(Beginning of Dataset extract)

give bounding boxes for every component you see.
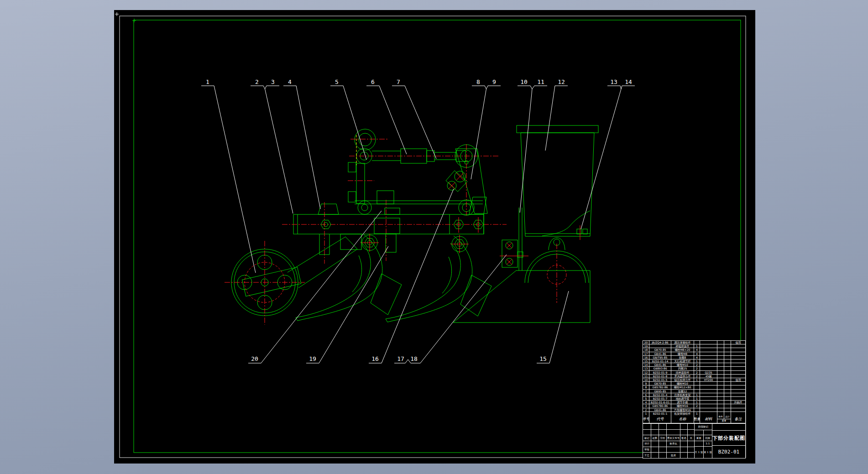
bom-cell-code: BZ02-01-5 (649, 378, 671, 381)
sig-cell (659, 424, 666, 429)
bom-cell-code (649, 344, 671, 348)
bom-cell-no: 11 (643, 375, 649, 378)
bom-cell-material (700, 348, 717, 351)
bom-cell-code: GB70-85 (649, 382, 671, 385)
bom-header-weight: 单件 总计 重量 (717, 415, 731, 423)
callout-4: 4 (288, 78, 292, 85)
bom-header-unit: 单件 (717, 415, 724, 419)
bom-header-remark: 备注 (731, 415, 745, 423)
bom-cell-material (700, 390, 717, 393)
bom-cell-no: 9 (643, 382, 649, 385)
sig-label-weight: 重量 (695, 435, 703, 441)
bom-cell-no: 15 (643, 359, 649, 363)
bom-cell-material: HT200 (700, 378, 717, 381)
bom-cell-material (700, 404, 717, 407)
bom-cell-no: 2 (643, 408, 649, 411)
bom-cell-unit-weight (717, 401, 724, 404)
bom-cell-name: 螺栓M8×20 (671, 348, 694, 351)
bom-cell-unit-weight (717, 356, 724, 359)
sig-cell (659, 447, 666, 453)
bom-cell-code: GB/T95-85 (649, 356, 671, 359)
sig-cell (667, 447, 680, 453)
bom-cell-qty (694, 385, 700, 389)
bom-cell-no: 7 (643, 390, 649, 393)
bom-cell-unit-weight (717, 341, 724, 344)
drawing-title-grid: 下部分装配图 BZ02-01 (712, 423, 746, 458)
bom-cell-no: 17 (643, 352, 649, 355)
bom-cell-code: GB41-86 (649, 408, 671, 411)
bom-cell-name: 排种器部件 (671, 371, 694, 374)
bom-cell-code: BZ02-01-8 (649, 375, 671, 378)
sig-cell (695, 441, 703, 446)
bom-cell-qty: 4 (694, 356, 700, 359)
bom-cell-no: 12 (643, 371, 649, 374)
bom-cell-unit-weight (717, 344, 724, 348)
bom-cell-unit-weight (717, 367, 724, 370)
callout-12: 12 (558, 78, 565, 85)
sig-label-check: 审核 (643, 447, 651, 453)
bom-cell-remark (731, 397, 745, 400)
bom-cell-code: BZ02-01-1 (649, 412, 671, 415)
bom-cell-code: GB893-86 (649, 367, 671, 370)
sig-cell (688, 424, 694, 429)
bom-cell-no: 8 (643, 385, 649, 389)
drawing-number: BZ02-01 (712, 446, 745, 458)
sig-cell (667, 424, 680, 429)
callout-15: 15 (539, 355, 547, 362)
callout-1: 1 (206, 78, 209, 85)
callout-14: 14 (625, 78, 632, 85)
bom-cell-remark: 外购件 (731, 401, 745, 404)
bom-cell-total-weight (724, 352, 731, 355)
bom-cell-code: BZ02-01-4 (649, 393, 671, 396)
bom-cell-total-weight (724, 393, 731, 396)
bom-cell-qty (694, 341, 700, 344)
callout-2: 2 (255, 78, 259, 85)
bom-cell-unit-weight (717, 363, 724, 366)
sig-cell (680, 430, 687, 435)
bom-cell-name: 六角螺母M16 (671, 408, 694, 411)
sig-cell (680, 453, 687, 458)
bom-cell-code: BZ02-01-9 (649, 371, 671, 374)
sig-cell (680, 441, 687, 447)
bom-header-code: 代号 (649, 415, 671, 423)
bom-cell-unit-weight (717, 371, 724, 374)
sig-cell (680, 424, 687, 429)
bom-cell-qty: 4 (694, 352, 700, 355)
bom-cell-unit-weight (717, 385, 724, 389)
sig-label-count: 处数 (651, 435, 659, 441)
bom-header-row: 序号 代号 名称 数量 材料 单件 总计 重量 备注 (643, 415, 746, 423)
sig-label-design: 设计 (643, 441, 651, 447)
callout-9: 9 (492, 78, 496, 85)
sig-label-process: 工艺 (643, 453, 651, 458)
sig-cell (643, 424, 651, 429)
bom-cell-material (700, 341, 717, 344)
bom-header-qty: 数量 (694, 415, 700, 423)
bom-cell-material (700, 367, 717, 370)
stage-weight-scale-grid: 阶段标记 重量 比例 1:1 共 1 张 第 1 张 (694, 423, 712, 458)
bom-cell-material (700, 382, 717, 385)
sig-cell (651, 430, 659, 435)
sig-cell (688, 430, 694, 435)
bom-cell-code: JB/ZQ4-2-86 (649, 341, 671, 344)
sig-cell (651, 424, 659, 429)
bom-cell-unit-weight (717, 348, 724, 351)
bom-cell-qty: 1 (694, 397, 700, 400)
callout-3: 3 (271, 78, 275, 85)
bom-cell-no: 5 (643, 397, 649, 400)
bom-cell-total-weight (724, 367, 731, 370)
bom-cell-material: 45钢 (700, 375, 717, 378)
bom-cell-total-weight (724, 359, 731, 363)
callout-5: 5 (335, 78, 339, 85)
title-block: 20 JB/ZQ4-2-86 调压弹簧组件 借用 19 种箱焊接件 1 18 G… (643, 340, 746, 458)
sig-cell (688, 447, 694, 453)
bom-cell-name: 机架焊接组件 (671, 412, 694, 415)
bom-cell-remark: 借用 (731, 341, 745, 344)
bom-cell-total-weight (724, 397, 731, 400)
bom-cell-name: 仿形机构支架 (671, 393, 694, 396)
bom-cell-total-weight (724, 371, 731, 374)
bom-cell-remark (731, 385, 745, 389)
bom-cell-material (700, 359, 717, 363)
bom-cell-total-weight (724, 341, 731, 344)
sig-label-mark: 标记 (643, 435, 651, 441)
bom-header-material: 材料 (700, 415, 717, 423)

(End of Dataset extract)

From the first line to the last, retype the data exactly, without images.

give bounding boxes for every component you see.
bom-cell-code: BZ02-01-5 (649, 378, 671, 381)
sig-cell (659, 424, 666, 429)
bom-cell-code (649, 344, 671, 348)
bom-cell-no: 11 (643, 375, 649, 378)
bom-cell-material (700, 348, 717, 351)
bom-cell-code: GB70-85 (649, 382, 671, 385)
bom-header-weight: 单件 总计 重量 (717, 415, 731, 423)
callout-4: 4 (288, 78, 292, 85)
bom-header-unit: 单件 (717, 415, 724, 419)
bom-header-remark: 备注 (731, 415, 745, 423)
bom-cell-material (700, 390, 717, 393)
bom-cell-no: 9 (643, 382, 649, 385)
sig-label-weight: 重量 (695, 435, 703, 441)
bom-cell-no: 15 (643, 359, 649, 363)
bom-cell-material: HT200 (700, 378, 717, 381)
bom-cell-material (700, 404, 717, 407)
bom-cell-no: 2 (643, 408, 649, 411)
bom-cell-unit-weight (717, 401, 724, 404)
bom-cell-name: 螺栓M8×20 (671, 348, 694, 351)
bom-cell-unit-weight (717, 356, 724, 359)
sig-cell (659, 447, 666, 453)
bom-cell-code: GB/T95-85 (649, 356, 671, 359)
sig-cell (667, 447, 680, 453)
bom-cell-qty (694, 385, 700, 389)
bom-cell-no: 7 (643, 390, 649, 393)
bom-cell-unit-weight (717, 341, 724, 344)
drawing-title-grid: 下部分装配图 BZ02-01 (712, 423, 746, 458)
bom-cell-no: 17 (643, 352, 649, 355)
bom-cell-code: GB41-86 (649, 408, 671, 411)
bom-cell-name: 排种器部件 (671, 371, 694, 374)
bom-cell-code: BZ02-01-8 (649, 375, 671, 378)
sig-cell (695, 441, 703, 446)
bom-cell-qty: 4 (694, 356, 700, 359)
bom-cell-no: 12 (643, 371, 649, 374)
bom-cell-unit-weight (717, 344, 724, 348)
bom-cell-unit-weight (717, 367, 724, 370)
callout-12: 12 (558, 78, 565, 85)
sig-label-check: 审核 (643, 447, 651, 453)
bom-cell-remark (731, 397, 745, 400)
bom-cell-code: BZ02-01-1 (649, 412, 671, 415)
bom-cell-code: GB893-86 (649, 367, 671, 370)
sig-cell (688, 424, 694, 429)
bom-cell-no: 8 (643, 385, 649, 389)
drawing-number: BZ02-01 (712, 446, 745, 458)
sig-cell (667, 424, 680, 429)
callout-15: 15 (539, 355, 547, 362)
callout-1: 1 (206, 78, 209, 85)
callout-14: 14 (625, 78, 632, 85)
bom-cell-remark: 外购件 (731, 401, 745, 404)
bom-cell-total-weight (724, 352, 731, 355)
bom-cell-code: BZ02-01-4 (649, 393, 671, 396)
bom-cell-total-weight (724, 393, 731, 396)
bom-cell-qty (694, 341, 700, 344)
callout-2: 2 (255, 78, 259, 85)
bom-cell-unit-weight (717, 363, 724, 366)
sig-cell (680, 430, 687, 435)
bom-cell-name: 六角螺母M16 (671, 408, 694, 411)
sig-cell (680, 453, 687, 458)
bom-cell-code: BZ02-01-9 (649, 371, 671, 374)
sig-cell (680, 441, 687, 447)
bom-header-code: 代号 (649, 415, 671, 423)
bom-cell-unit-weight (717, 371, 724, 374)
sig-cell (680, 424, 687, 429)
bom-cell-qty: 4 (694, 352, 700, 355)
bom-cell-unit-weight (717, 385, 724, 389)
sig-label-count: 处数 (651, 435, 659, 441)
bom-header-row: 序号 代号 名称 数量 材料 单件 总计 重量 备注 (643, 415, 746, 423)
sig-label-design: 设计 (643, 441, 651, 447)
callout-9: 9 (492, 78, 496, 85)
sig-label-process: 工艺 (643, 453, 651, 458)
sig-cell (643, 424, 651, 429)
bom-cell-material (700, 341, 717, 344)
bom-header-qty: 数量 (694, 415, 700, 423)
bom-cell-material (700, 367, 717, 370)
stage-weight-scale-grid: 阶段标记 重量 比例 1:1 共 1 张 第 1 张 (694, 423, 712, 458)
bom-cell-material (700, 382, 717, 385)
sig-cell (651, 430, 659, 435)
sig-cell (688, 430, 694, 435)
bom-cell-code: JB/ZQ4-2-86 (649, 341, 671, 344)
sig-cell (651, 424, 659, 429)
bom-cell-unit-weight (717, 348, 724, 351)
bom-cell-qty: 1 (694, 397, 700, 400)
callout-3: 3 (271, 78, 275, 85)
bom-cell-no: 5 (643, 397, 649, 400)
bom-cell-total-weight (724, 367, 731, 370)
bom-cell-material: 45钢 (700, 375, 717, 378)
bom-cell-total-weight (724, 359, 731, 363)
callout-5: 5 (335, 78, 339, 85)
title-block: 20 JB/ZQ4-2-86 调压弹簧组件 借用 19 种箱焊接件 1 18 G… (643, 340, 746, 458)
sig-cell (688, 447, 694, 453)
bom-cell-name: 机架焊接组件 (671, 412, 694, 415)
bom-cell-remark: 借用 (731, 341, 745, 344)
bom-cell-total-weight (724, 397, 731, 400)
bom-cell-name: 仿形机构支架 (671, 393, 694, 396)
bom-cell-total-weight (724, 371, 731, 374)
bom-cell-remark (731, 385, 745, 389)
bom-cell-material (700, 359, 717, 363)
bom-cell-total-weight (724, 341, 731, 344)
sig-label-mark: 标记 (643, 435, 651, 441)
bom-header-material: 材料 (700, 415, 717, 423)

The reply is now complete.